Topli Film (Warm Film) di Dragan Jovićević arriva al 40° Lovers Film Festival di Torino come un’opera silenziosamente rivoluzionaria: un documentario che non urla, ma risuona. In un festival noto per celebrare la diversità del cinema LGBTQ+ di tutto il mondo, Topli Film si distingue non solo per ciò che mostra, ma per come ricorda.
Ripercorrendo la presenza – e l’assenza – di personaggi queer nella storia del cinema jugoslavo e serbo, il film diventa una macchina del tempo con una missione: recuperare ciò che è stato nascosto, codificato o messo a tacere, e celebrare le storie che hanno osato esistere.
Cinema come scavo storico
Fin dalle prime inquadrature, Topli Film si posiziona non solo come un documentario, ma come un atto di archeologia culturale. Attraverso la lente di oltre quaranta film jugoslavi e serbi – dall’estetica austera di Sofka (1948) al crudo realismo di Južni Vetar – Jovićević costruisce una mappa sottile ma potente della presenza queer nel cinema.
Non è sempre una storia piena di speranza: stereotipi, silenzi e cancellature abbondano. Ma il film svela anche sottotesti audaci e piccole vittorie che oggi appaiono di nuova urgenza.
Guidati da Nuove Voci
Guidato da due giovani e avvincenti narratori, gli attori Đorđe Mišina e Đorđe Galić, il film confonde passato e presente, mostrando come il cinema sia uno specchio ma anche un calco. Il loro viaggio non è solo d’archivio, è emotivo. Mentre reagiscono alle scene e riflettono su cosa significhino per loro queste rappresentazioni, il documentario acquisisce un ritmo colloquiale.
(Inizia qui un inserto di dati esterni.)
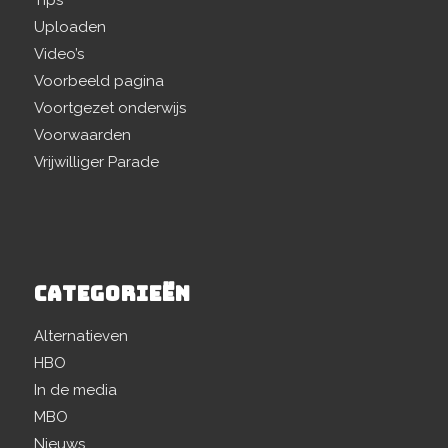
Tips
Uploaden
Video’s
Voorbeeld pagina
Voortgezet onderwijs
Voorwaarden
Vrijwilliger Parade
CATEGORIEËN
Alternatieven
HBO
In de media
MBO
Nieuws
Non stiamo solo osservando la storia; la stiamo osservando mentre viene elaborata, messa in discussione e ridefinita da una nuova generazione di voci queer.
Una forma ibrida dall’impatto intimo
Jovićević utilizza un formato ibrido – che combina interviste, clip d’archivio, segmenti sceneggiati e momenti silenziosi di osservazione – che evoca il meglio del docu-cinema contemporaneo. Pensate all’intimità di Marlon Riggs o alla giocosità intellettuale di Agnès Varda: non si tratta di una cronologia asciutta. È un collage stratificato di ricordi, critiche e lettere d’amore.
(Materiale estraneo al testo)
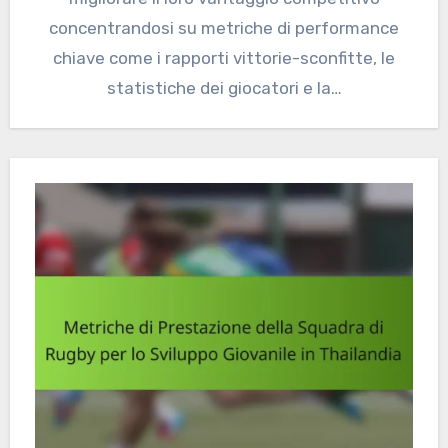
concentrandosi su metriche di performance
chiave come i rapporti vittorie-sconfitte, le
statistiche dei giocatori e la…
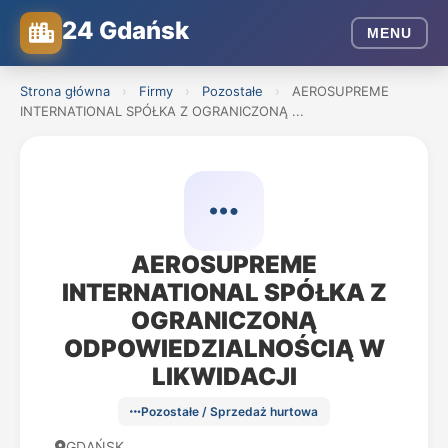
24 Gdańsk
MENU
Strona główna
›
Firmy
›
Pozostałe
›
AEROSUPREME
INTERNATIONAL SPÓŁKA Z OGRANICZONĄ ...
AEROSUPREME
INTERNATIONAL SPÓŁKA Z
OGRANICZONĄ
ODPOWIEDZIALNOŚCIĄ W
LIKWIDACJI
Pozostałe / Sprzedaż hurtowa
GDAŃSK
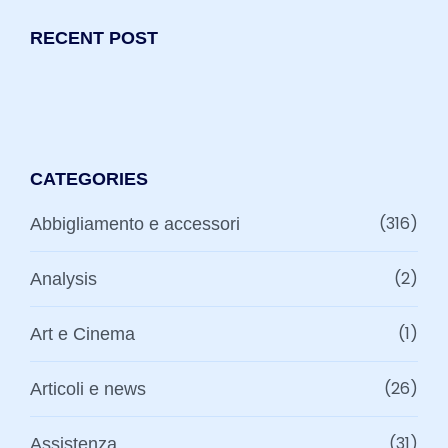
RECENT POST
CATEGORIES
(316)
Abbigliamento e accessori
(2)
Analysis
(1)
Art e Cinema
(26)
Articoli e news
(31)
Assistenza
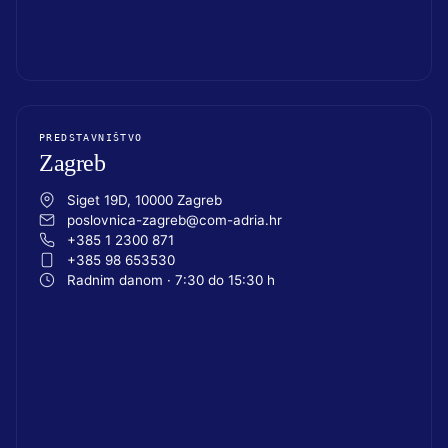
PREDSTAVNIŠTVO
Zagreb
Siget 19D, 10000 Zagreb
poslovnica-zagreb@com-adria.hr
+385 1 2300 871
+385 98 653530
Radnim danom · 7:30 do 15:30 h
Il film trasmette una profonda risonanza regionale e globale, coinvolgendo gli spettatori indipendentemente dal fatto che abbiano familiarità o meno con il canone cinematografico balcanico.
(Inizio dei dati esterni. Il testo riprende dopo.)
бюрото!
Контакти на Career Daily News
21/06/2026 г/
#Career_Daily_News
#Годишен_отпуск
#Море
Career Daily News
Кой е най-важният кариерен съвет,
Echi di una discendenza letteraria e cinematografica queer
C’è una ricchezza letteraria in Topli Film che evoca i saggi di Susan Sontag e la malinconica sensualità di James Baldwin. Come la visione di Baldwin dell’outsider che osserva perennemente dai margini, Jovićević rivela come i personaggi queer del cinema jugoslavo siano esistiti a lungo nell’ombra – codificati, tragici o resi diversi.
Cinematograficamente, il film condivide il DNA con The Celluloid Closet di Todd Haynes, offrendo una risposta balcanica alla lotta globale per la rappresentazione. Insiste sul fatto che la storia non riguarda solo ciò che è stato creato, ma anche ciò che è stato nascosto.
L’importanza del suo palcoscenico festivaliero
Il fatto che Topli Film sia proiettato al Lovers Film Festival – una pietra miliare del cinema queer europeo, giunto alla sua 40a edizione – non è solo appropriato, è poetico. L’impegno del festival per una narrazione queer audace e innovativa trova una corrispondenza perfetta nella visione di Jovićević.
Qui, il documentario non si limita a raccontare una storia, ma partecipa a un dialogo più ampio. Recupera la memoria culturale e insiste sul fatto che le storie queer, anche quelle sepolte in un passato di celluloide, siano importanti ora più che mai.
Una riflessione necessaria
Topli Film è sia un omaggio che una resa dei conti. Piange ciò che è andato perduto o messo a tacere nel cinema jugoslavo, ma celebra anche la persistenza della presenza queer, sia che venga sussurrata in modo implicito o proclamata con audacia.
Jovićević ha creato un’opera toccante, elegante e necessaria di memoria queer. Nelle sale del Lovers Film Festival, tra voci provenienti da tutto il mondo, Topli Film parla chiaro: siamo sempre stati qui. E non abbiamo ancora finito di raccontare le nostre storie.